As with any large purchase, whether it’s a car or computer, there's no flat “this is it” price. Hidden costs always lurk in the fine print. “Most of the time, the cost for credit reports, recording fees, and flood-service fee are not included in a no-fee promise, but they are minimal,” says DiBugnara. “Also, the appraisal will always be paid by the consumer. They are considered a third-party vendor, and they have to be paid separately.”
“All other costs such as property taxes, home appraisal, homeowners insurance, and private mortgage insurance will all still be paid by the borrower,” adds Yates. It’s important to ask what additional fees are required, as it varies from lender to lender, and state to state.

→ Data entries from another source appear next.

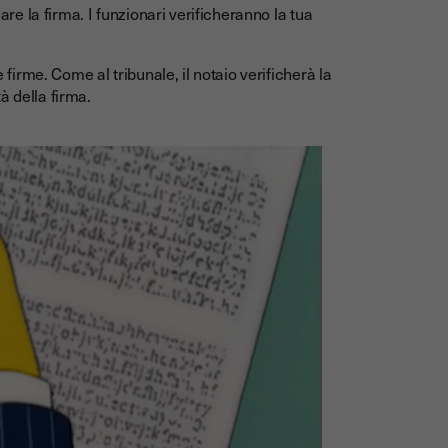
are la firma. I funzionari verificheranno la tua
 firme. Come al tribunale, il notaio verificherà la
tà della firma.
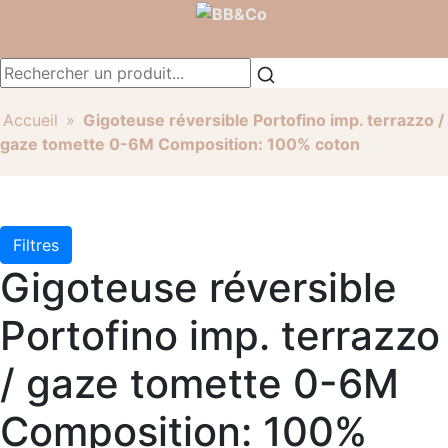
Accueil
»
Gigoteuse réversible Portofino imp. terrazzo /
gaze tomette 0-6M Composition: 100% coton
Filtres
Gigoteuse réversible
Portofino imp. terrazzo
/ gaze tomette 0-6M
Composition: 100%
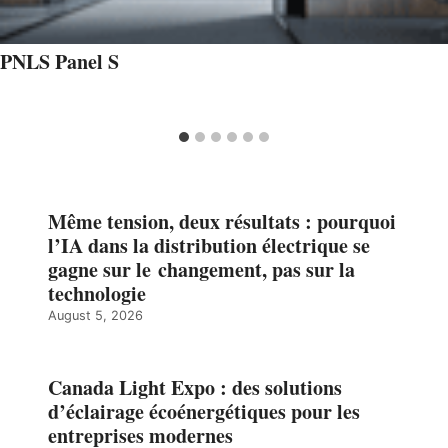
PNLS Panel S
Même tension, deux résultats : pourquoi
l’IA dans la distribution électrique se
gagne sur le changement, pas sur la
technologie
August 5, 2026
Canada Light Expo : des solutions
d’éclairage écoénergétiques pour les
entreprises modernes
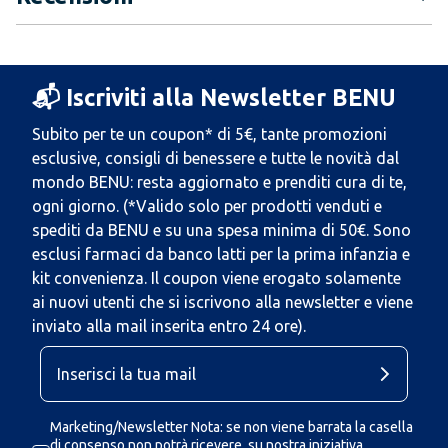
📬 Iscriviti alla Newsletter BENU
Subito per te un coupon* di 5€, tante promozioni
esclusive, consigli di benessere e tutte le novità dal
mondo BENU: resta aggiornato e prenditi cura di te,
ogni giorno. (*Valido solo per prodotti venduti e
spediti da BENU e su una spesa minima di 50€. Sono
esclusi farmaci da banco latti per la prima infanzia e
kit convenienza. Il coupon viene erogato solamente
ai nuovi utenti che si iscrivono alla newsletter e viene
inviato alla mail inserita entro 24 ore).
Marketing/Newsletter Nota: se non viene barrata la casella
di consenso non potrà ricevere, su nostra iniziativa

The last thing you want is a huge surprise.
“Deposits that are required to set up your escrow account, such as flood insurance, homeowners insurance, and property taxes, are normally paid at closing,” says Jerry Elinger, mortgage production manager at Silverton Mortgage in Atlanta. “Most fees, however, will be able to be covered by rolling them into the cost of the loan or paying a higher interest rate.”
When does a no-fee mortgage make sense?
For borrowers who want to save cash right now, but don’t mind paying more over a long time frame, a no-fee mortgage could be the right fit. “If your plan is long-term, it will almost always make more sense to pay the closing costs and take a lower rate,” says DiBugnara. “If your plan is short-term, then no closing costs and paying more interest over a short period of time will be more cost-effective.”